Poi l’incontro casuale con un suo vecchio compagno di college diventato musicista, e tutta una serie di coincidenze che lo porteranno a partecipare, non invitato, ad un’orgiastica riunione dagli echi massonici, che alzerà il velo su un mondo sotterraneo ed elitario, in cui una sorta di setta utilizza sesso e depravazione come fonte di affermazione di potere e status, ma la curiosità di Bill rischierà di costargli davvero cara.

Ultimo film di Stanley Kubrick girato prima della sua scomparsa avvenuta nel 1999, e uscito postumo negli States qualche mese dopo la sua morte, il regista esplora i rapporti e le dinamiche di coppia regalandoci un’opera ipnotica, elegante, e come sempre incredibile dal punto di vista tecnico, una vera lezione di arte cinematografica.

Il film ha la forza del miglior Kubrick, criptico ma non indecifrabile, potente nell’imbrigliare le immagini e nel plasmarle, ogni sequenza, ogni movimento della macchina da presa, ogni singolo elemento della scenografia è studiato, cercato e raccontato.

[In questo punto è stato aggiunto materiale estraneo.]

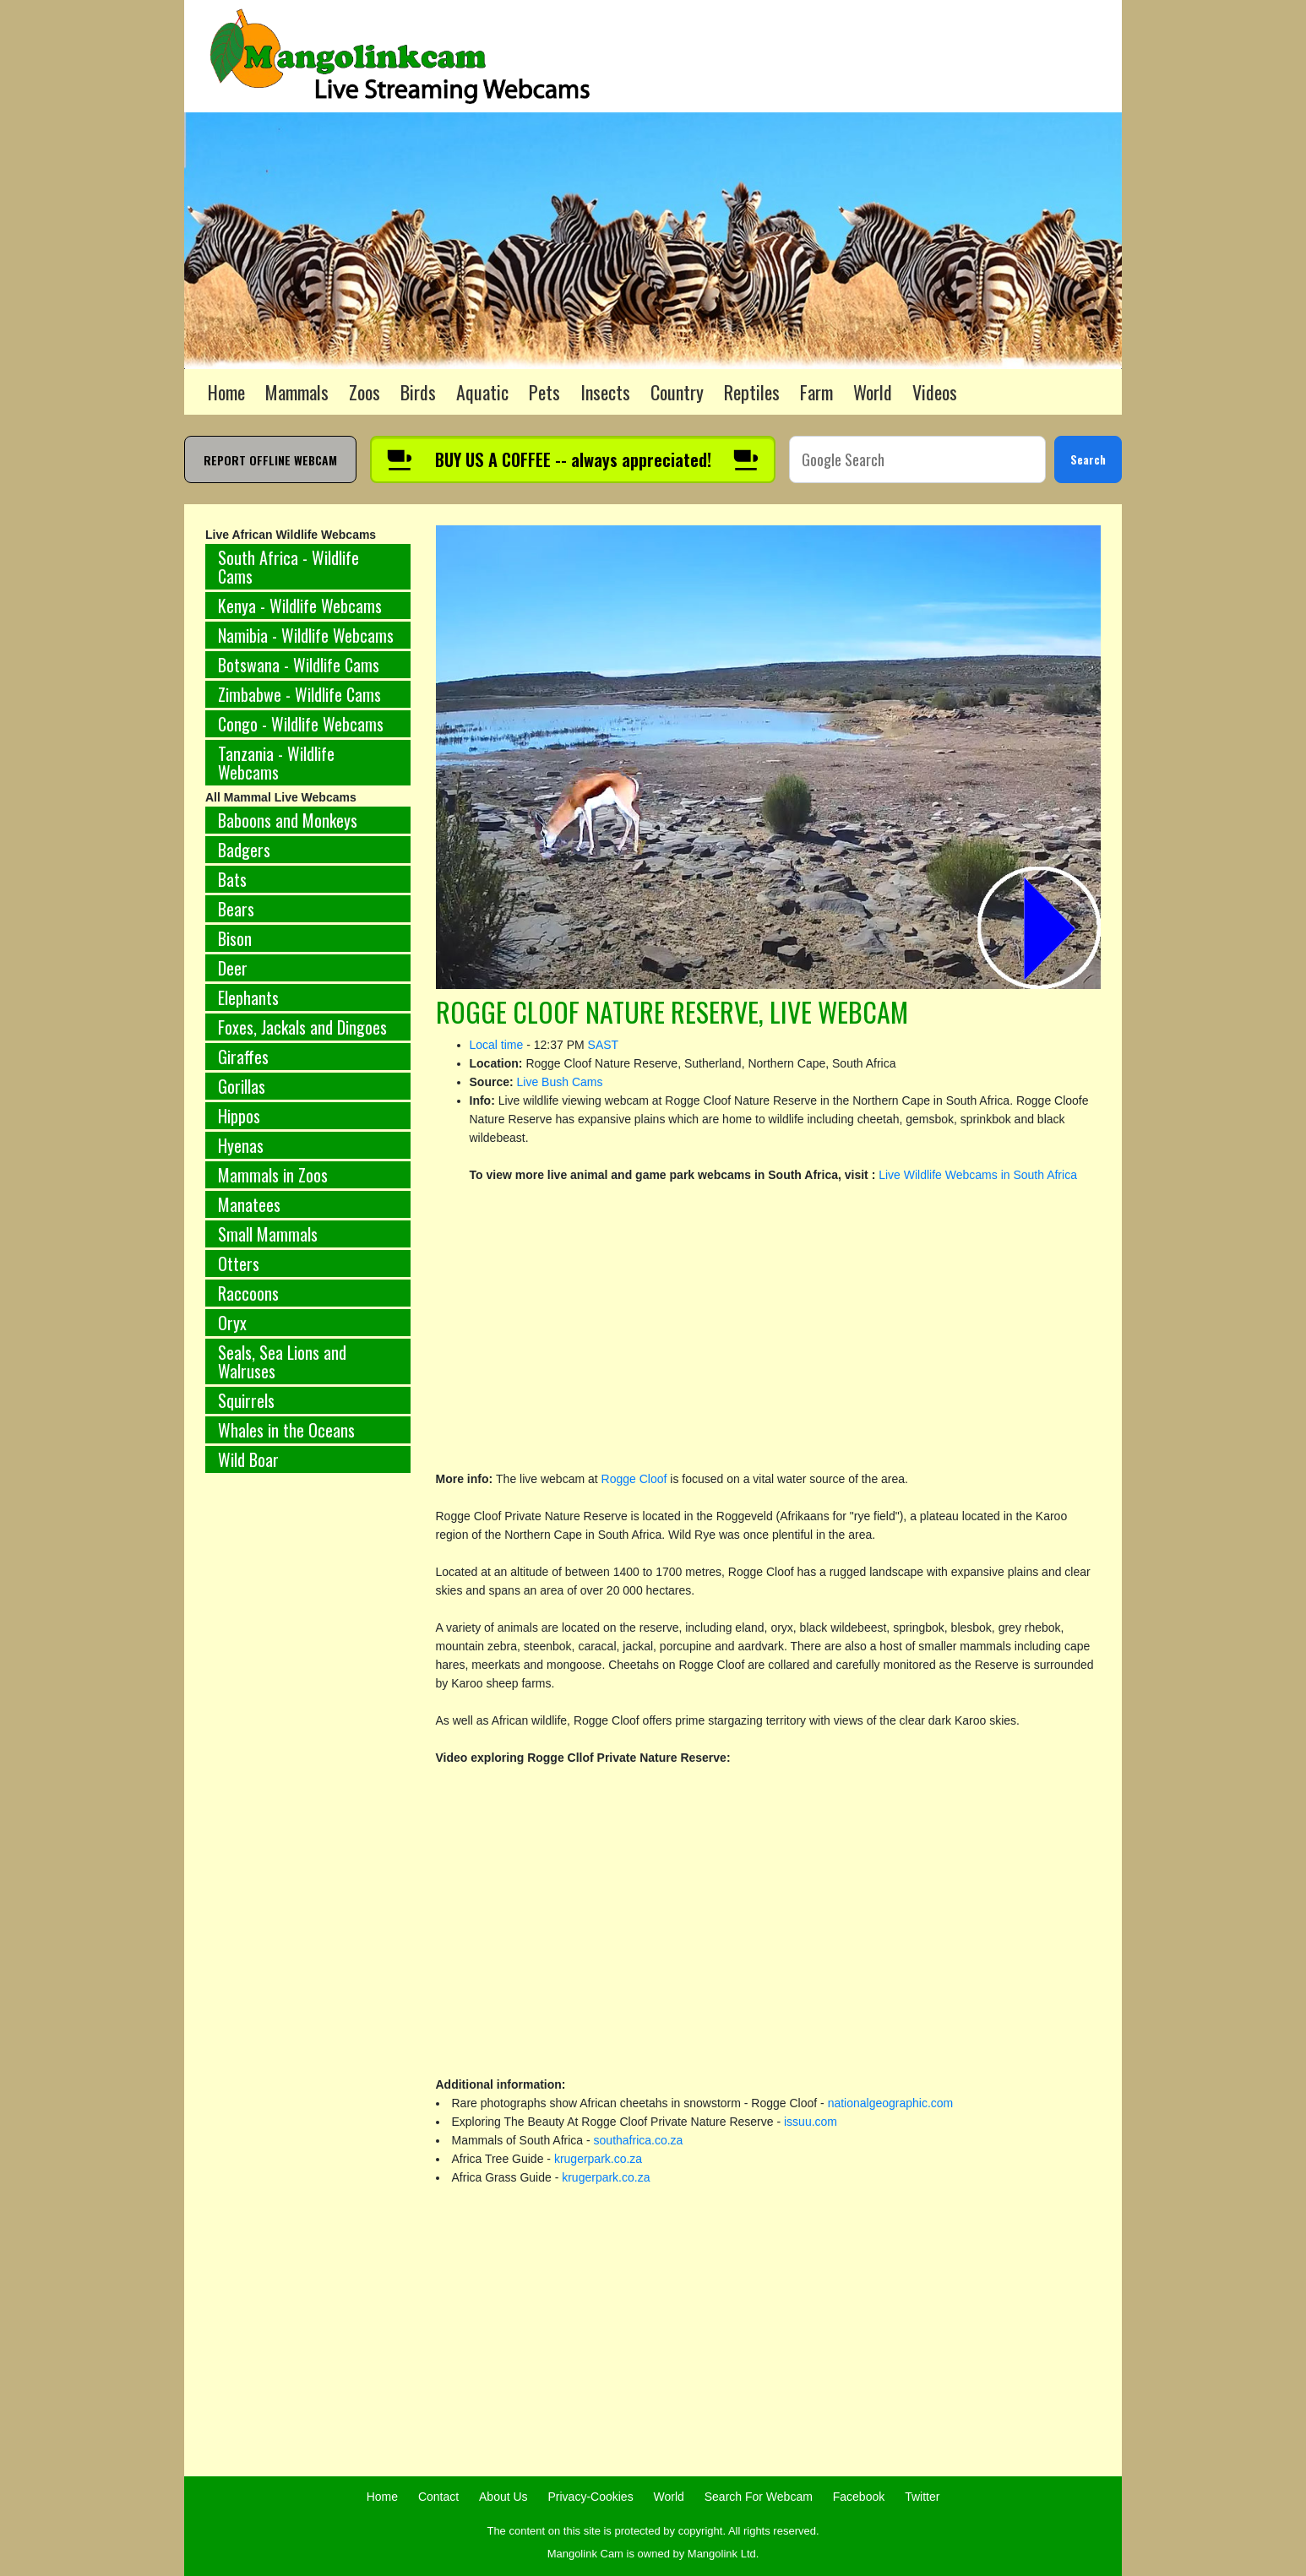  Describe the element at coordinates (232, 1322) in the screenshot. I see `Oryx` at that location.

Potremo soffermarci sulle molteplici chiavi di lettura a cui si presta il film, sull’universo femminile solo raccontato, scrigno colmo di tesori, ma anche di inquietanti ombre, contrapposto a quello maschile che vive di istintive pulsioni quasi animalesche e di grandi insicurezze, e nel mezzo l’amore che non emerge mai, al suo posto affetto, condivisione, sesso, ma il sentimento principe resta un’emozione tanto latitante da chiedersi se esista veramente, o sia solo è una creazione di poeti e scrittori.

Preferiamo invece  stupirci ancora una volta di come, in quasi tre ore di visione, il mago Kubrick ci abbia nuovamente attirato nella tana del Bianconiglio, ci abbia incantato con un cinema fatto di immagini e suggestioni e ci abbia mostrato quando il cinema puo davvero definirsi arte.